UniBinary is akin to Base64 but uses much fewer characters.

UniBinary comes with three parts:

  • this documentation,
  • a Python implementation,
  • a C implementation.

Python Implementation

Encode a binary file into a UTF-8 text file:

$ python unibinary.py -e /bin/date > /tmp/date.txt
$ file /tmp/date.txt 
/tmp/date.txt: UTF-8 Unicode text, with very long lines, with no line terminators

Decode a UTF-8 text file into a binary file:

$ python unibinary.py -d /tmp/date.txt > /tmp/date
$ file /tmp/date
/tmp/date: Mach-O 64-bit executable x86_64

It works!

$ chmod +x /tmp/date
$ /tmp/date
Thu Jan 17 18:02:24 CET 2013

Inline string encoding:

$ python unibinary.py -es "test"
鬥髴

Inline string decoding:

$ python unibinary.py -ds "嫯壭巠唀帀廀帀庀帀庀帀嚀一币帀币帀常帀済靬餯瘷駲餤悀巿巿Ѐ丅戀Ѐ丅榀帀乿巿巰叿巿崀帀丏巿巿崅帀渐帀币帀帐帀丏崀巿嵪焨最帀袁夀劃峀勍嘈凄爪与夑巰一帀ӿ丅丏巿蠀帀夀侃峀勍嘏巿巿巿帀巿崀丏巿" > micro_macho
$ chmod +x micro_macho
$ ./micro_macho
Hello world

C Implementation

Compile it with make:

$ make
$ make tests

Run the unit tests:

$ ./tests
...
-- ALL TESTS ARE OK --

Run the main executable:

$ ./unibinary
Usage: unibinary [-ed] [-sf] [-b num] [-h]

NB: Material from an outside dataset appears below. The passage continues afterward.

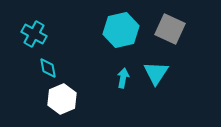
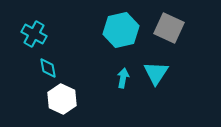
gray square: moved 1 px left, 1 px up
white hexagon: rotated 12 degrees counterclockwise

UniBinary encodes and decodes data into printable Unicode characters.

  -e, --encode
  -d, --decode
  -s, --string    to be encoded or decoded
  -f, --filepath  to be encoded or decoded
  -b, --break     break encoded string into num characters lines
  -h, --help      show this help message and exit

Encode a file, break output in lines of 16 characters:

$ unibinary -b 16 -ef micro_macho 
嫯壭巠唀帀廀帀庀帀庀帀嚀一币Ѐ七
幀帀氀帀逥餬觠鯯骬蜊丏巿巰一Ѐ七
戀Ѐ丅榀帀乿巿巰叿巿崀Ѐ七ӿ丄彀
帀舀帀幀帀戀帀巰仿巶堌蠤Ѐ七袁夀
劃峀勍嘈凄爪与夑巰一帀ӿ丅丏巿蠀
帀夀侃峀勍嘏巿ӿ七帀巿崀丏巿

Encode stdin and decode the output:

$ echo "test" | unibinary -e | unibinary -d
test

API (unibinary.h)

// encode
int unibinary_encode(FILE *fd_in, FILE *fd_out, size_t wrap_length);
int unibinary_encode_string(const char* src, wchar_t **dst, size_t wrap_length);

// decode
int unibinary_decode(FILE *src, FILE *dst);
int unibinary_decode_string(const wchar_t *src, char **dst, long *dst_len);

Encoding and decoding are efficient and time (worst case) is linear with input size.

In the following example, 10 times the data take 10 times more time to encode or decode.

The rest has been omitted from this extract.